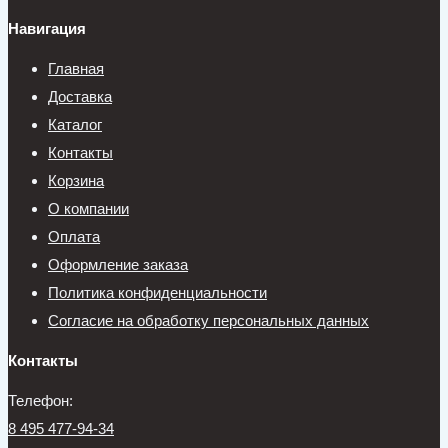
Навигация
Главная
Доставка
Каталог
Контакты
Корзина
О компании
Оплата
Оформление заказа
Политика конфиденциальности
Согласие на обработку персональных данных
Контакты
Телефон:
8 495 477-94-34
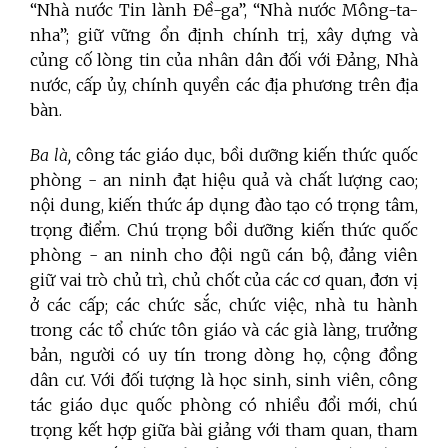
“Nhà nước Tin lành Đề-ga”, “Nhà nước Mông-ta-
nha”; giữ vững ổn định chính trị, xây dựng và
củng cố lòng tin của nhân dân đối với Đảng, Nhà
nước, cấp ủy, chính quyền các địa phương trên địa
bàn.
Ba là,
công tác giáo dục, bồi dưỡng kiến thức quốc
phòng - an ninh đạt hiệu quả và chất lượng cao;
nội dung, kiến thức áp dụng đào tạo có trọng tâm,
trọng điểm. Chú trọng bồi dưỡng kiến thức quốc
phòng - an ninh cho đội ngũ cán bộ, đảng viên
giữ vai trò chủ trì, chủ chốt của các cơ quan, đơn vị
ở các cấp; các chức sắc, chức việc, nhà tu hành
trong các tổ chức tôn giáo và các già làng, trưởng
bản, người có uy tín trong dòng họ, cộng đồng
dân cư. Với đối tượng là học sinh, sinh viên, công
tác giáo dục quốc phòng có nhiều đổi mới, chú
trọng kết hợp giữa bài giảng với tham quan, tham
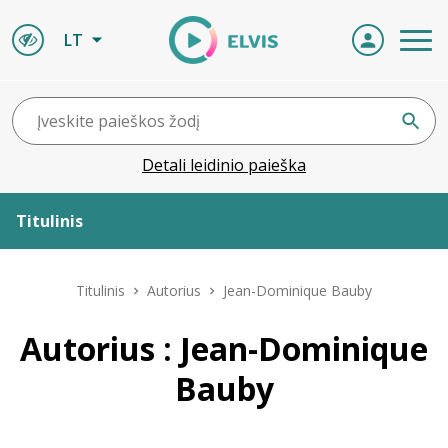
LT
Detali leidinio paieška
Titulinis
Apie ELVIS
Titulinis
Autorius
Jean-Dominique Bauby
Leidiniai
Autorius : Jean-Dominique
Bauby
ELVIS atvyksta
Naujienos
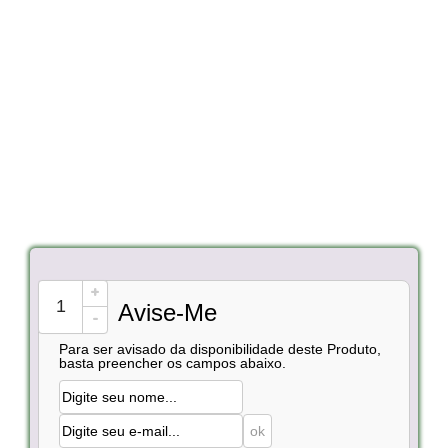
+
Avise-Me
-
Para ser avisado da disponibilidade deste Produto,
basta preencher os campos abaixo.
——
> Problem: Each line above is to be copied verbatim. Drop any image from the copy.

> Exercise result:
Навигация
Главная
Доставка
Каталог
Контакты
Корзина
О компании
Оплата
Оформление заказа
Политика конфиденциальности
Согласие на обработку персональных данных
Контакты
Телефон:
8 495 477-94-34
“Nhà nước Tin lành Đề-ga”, “Nhà nước Mông-ta-
nha”; giữ vững ổn định chính trị, xây dựng và
củng cố lòng tin của nhân dân đối với Đảng, Nhà
nước, cấp ủy, chính quyền các địa phương trên địa
bàn.
Ba là,
công tác giáo dục, bồi dưỡng kiến thức quốc
phòng - an ninh đạt hiệu quả và chất lượng cao;
nội dung, kiến thức áp dụng đào tạo có trọng tâm,
trọng điểm. Chú trọng bồi dưỡng kiến thức quốc
phòng - an ninh cho đội ngũ cán bộ, đảng viên
giữ vai trò chủ trì, chủ chốt của các cơ quan, đơn vị
ở các cấp; các chức sắc, chức việc, nhà tu hành
trong các tổ chức tôn giáo và các già làng, trưởng
bản, người có uy tín trong dòng họ, cộng đồng
dân cư. Với đối tượng là học sinh, sinh viên, công
tác giáo dục quốc phòng có nhiều đổi mới, chú
trọng kết hợp giữa bài giảng với tham quan, tham
LT
Detali leidinio paieška
Titulinis
Apie ELVIS
Titulinis
Autorius
Jean-Dominique Bauby
Leidiniai
Autorius : Jean-Dominique
Bauby
ELVIS atvyksta
Naujienos
+
Avise-Me
-
Para ser avisado da disponibilidade deste Produto,
basta preencher os campos abaixo.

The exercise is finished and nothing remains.